One of the more specialized roles, a sniper/observer is especially skilled in field craft and marksmanship who will keep watch over the situation and neutralize a selected suspect with a single aimed rifle shot. In addition to assault skills, they learn:

  • Weapon safety
  • Ballistics: weight, velocity, energy, trajectory
  • Marksmanship: positioning, holding, pointing, aligning
  • Position: prone, sitting, kneeling, standing,
  • Weather / light conditions: sub-zero, snow, rain, wind, fog, cloud, heat, dawn, day, dusk, darkness
  • Cover and concealment, movement without detection
  • Target indication: arc and field of fire
  • Distance judgment
  • Image intensifiers
  • Map and compass
  • Communications

Helicopter Rappel Master

The ERT Rappel Master acts as the communication link between the flight crew and operational units aboard the aircraft and on the ground.

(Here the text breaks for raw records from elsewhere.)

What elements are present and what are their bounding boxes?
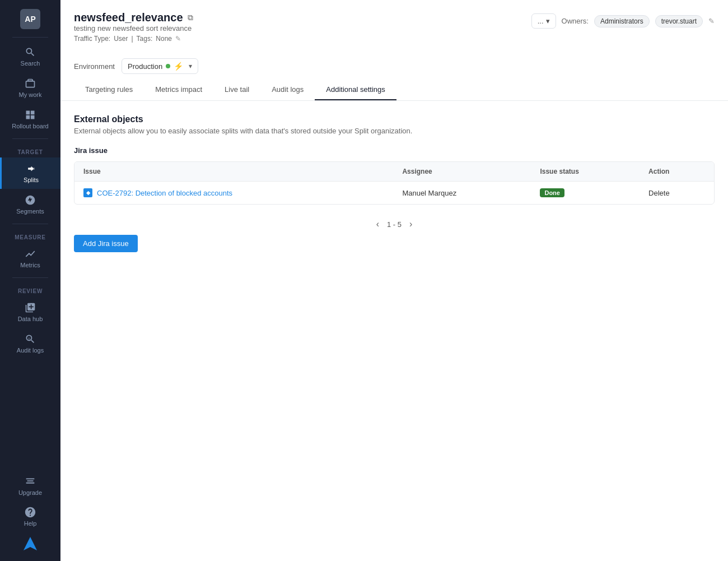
tab-live-tail[interactable]: Live tail: [213, 80, 260, 100]
environment-bar: Environment Production ⚡ ▾: [74, 53, 715, 74]
more-options-chevron: ▾: [546, 17, 550, 25]
sidebar-item-help-label: Help: [24, 520, 37, 527]
sidebar-item-my-work[interactable]: My work: [0, 72, 60, 104]
tabs-bar: Targeting rules Metrics impact Live tail…: [74, 80, 715, 100]
environment-selector[interactable]: Production ⚡ ▾: [122, 58, 198, 74]
col-issue: Issue: [74, 162, 393, 182]
env-warning-icon: ⚡: [174, 62, 183, 71]
env-name: Production: [128, 62, 162, 71]
brand-logo-icon: [21, 535, 39, 553]
segments-icon: [25, 194, 36, 206]
sidebar-item-metrics[interactable]: Metrics: [0, 243, 60, 274]
col-action: Action: [640, 162, 714, 182]
status-cell: Done: [531, 182, 640, 205]
splits-icon: [26, 163, 37, 174]
divider-top: [12, 37, 49, 38]
divider-target: [12, 138, 49, 139]
tab-targeting-rules[interactable]: Targeting rules: [74, 80, 144, 100]
sidebar-item-rollout-board[interactable]: Rollout board: [0, 104, 60, 135]
traffic-type-label: Traffic Type:: [74, 35, 110, 43]
action-cell: Delete: [640, 182, 714, 205]
sidebar-item-data-hub-label: Data hub: [18, 316, 43, 322]
divider-review: [12, 277, 49, 278]
copy-icon[interactable]: ⧉: [188, 13, 193, 22]
subtitle: testing new newsfeed sort relevance: [74, 24, 193, 33]
more-options-button[interactable]: ... ▾: [531, 13, 556, 29]
tags-value: None: [156, 35, 172, 43]
main-panel: External objects External objects allow …: [60, 101, 728, 561]
jira-issues-table-wrap: Issue Assignee Issue status Action ◆ COE…: [74, 161, 715, 205]
tab-audit-logs[interactable]: Audit logs: [260, 80, 315, 100]
owner-user-badge[interactable]: trevor.stuart: [655, 15, 703, 27]
sidebar-item-help[interactable]: Help: [0, 502, 60, 531]
page-title: newsfeed_relevance: [74, 11, 183, 24]
pagination-info: 1 - 5: [387, 220, 402, 229]
header-meta: Traffic Type: User | Tags: None ✎: [74, 35, 193, 43]
delete-button[interactable]: Delete: [648, 189, 670, 197]
tab-additional-settings[interactable]: Additional settings: [315, 80, 396, 100]
sidebar-item-splits-label: Splits: [24, 177, 39, 183]
avatar: AP: [20, 9, 40, 29]
sidebar-item-my-work-label: My work: [19, 91, 42, 98]
external-objects-desc: External objects allow you to easily ass…: [74, 127, 715, 135]
table-row: ◆ COE-2792: Detection of blocked account…: [74, 182, 714, 205]
edit-tags-icon[interactable]: ✎: [175, 35, 181, 43]
page-header: newsfeed_relevance ⧉ testing new newsfee…: [60, 0, 728, 101]
owner-administrators-badge[interactable]: Administrators: [594, 15, 650, 27]
env-chevron-icon: ▾: [189, 62, 192, 70]
briefcase-icon: [25, 78, 36, 89]
assignee-cell: Manuel Marquez: [393, 182, 531, 205]
data-hub-icon: [25, 302, 36, 313]
owners-label: Owners:: [562, 17, 589, 25]
main-content: newsfeed_relevance ⧉ testing new newsfee…: [60, 0, 728, 561]
table-header-row: Issue Assignee Issue status Action: [74, 162, 714, 182]
sidebar-item-splits[interactable]: Splits: [0, 157, 60, 189]
external-objects-title: External objects: [74, 114, 715, 124]
sidebar-item-search[interactable]: Search: [0, 41, 60, 72]
sidebar-item-segments-label: Segments: [16, 208, 44, 215]
pagination: ‹ 1 - 5 ›: [74, 214, 715, 235]
sidebar-item-segments[interactable]: Segments: [0, 189, 60, 220]
sidebar-item-search-label: Search: [21, 60, 40, 67]
col-status: Issue status: [531, 162, 640, 182]
issue-cell: ◆ COE-2792: Detection of blocked account…: [74, 182, 393, 205]
jira-issues-table: Issue Assignee Issue status Action ◆ COE…: [74, 162, 714, 204]
tags-label: Tags:: [137, 35, 153, 43]
header-left: newsfeed_relevance ⧉ testing new newsfee…: [74, 11, 193, 49]
sidebar-item-upgrade-label: Upgrade: [18, 489, 42, 496]
divider-measure: [12, 224, 49, 224]
grid-icon: [25, 109, 36, 120]
help-icon: [24, 506, 36, 518]
sidebar-item-rollout-board-label: Rollout board: [12, 123, 48, 129]
tab-metrics-impact[interactable]: Metrics impact: [144, 80, 213, 100]
sidebar-item-audit-logs-label: Audit logs: [17, 347, 44, 354]
meta-separator: |: [131, 35, 133, 43]
add-jira-issue-button[interactable]: Add Jira issue: [74, 235, 138, 252]
jira-issue-link[interactable]: COE-2792: Detection of blocked accounts: [97, 189, 232, 197]
environment-label: Environment: [74, 62, 115, 71]
target-section-label: TARGET: [17, 142, 43, 157]
audit-logs-icon: [25, 333, 36, 345]
status-badge: Done: [540, 188, 564, 197]
jira-icon: ◆: [83, 188, 92, 197]
col-assignee: Assignee: [393, 162, 531, 182]
sidebar-item-data-hub[interactable]: Data hub: [0, 296, 60, 328]
upgrade-icon: [24, 475, 36, 488]
jira-issue-subtitle: Jira issue: [74, 146, 715, 155]
traffic-type-value: User: [114, 35, 128, 43]
measure-section-label: MEASURE: [15, 228, 46, 243]
brand-logo: [21, 535, 39, 554]
pagination-prev-button[interactable]: ‹: [373, 218, 382, 230]
title-row: newsfeed_relevance ⧉: [74, 11, 193, 24]
search-icon: [25, 47, 36, 58]
sidebar-item-audit-logs[interactable]: Audit logs: [0, 328, 60, 359]
sidebar-item-upgrade[interactable]: Upgrade: [0, 471, 60, 500]
header-top: newsfeed_relevance ⧉ testing new newsfee…: [74, 11, 715, 49]
sidebar-bottom: Upgrade Help: [0, 471, 60, 561]
metrics-icon: [25, 248, 36, 259]
header-right: ... ▾ Owners: Administrators trevor.stua…: [531, 13, 715, 29]
sidebar: AP Search My work Rollout board TARGET S…: [0, 0, 60, 561]
env-status-dot: [166, 64, 170, 68]
pagination-next-button[interactable]: ›: [406, 218, 416, 230]
edit-owners-icon[interactable]: ✎: [708, 17, 715, 25]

The rappel master is responsible for the safe, swift, and efficient deployment of the assault group using signals to direct movement. In addition to Assaulter Training, they learn:

  • Ropecraft
  • Rappel anchor system
  • Fastrope
  • Telecommunications
  • Equipment assembly and installation
  • Tactical deployment methods

ERT Joint Operations

Depending on the circumstances, ERTs work as a separate unit or in cooperation with other RCMP special operations units including Tactical Troops, Proceeds of Crime, Drug Enforcement, Police Dog Service Teams, and Protective Services. ERTs also assist Government of Canada departments, such as Canada Border Services Agency, and join forces and share resources with other Canadian law enforcement agencies in the fight against crime.

Other Agencies' ERT

Several other law enforcement agencies employ tactical teams known as an ERT. Examples are the Ontario Provincial Police, the Correctional Service of Canada, the Vancouver Police Department, among others. The Greater Vancouver area in British Columbia, Canada, employs a Municipal Integrated Emergency Response Team. Both Nishnawbe Aski Police Service and Treaty Three Police Service are developing their own Emergency Response Teams.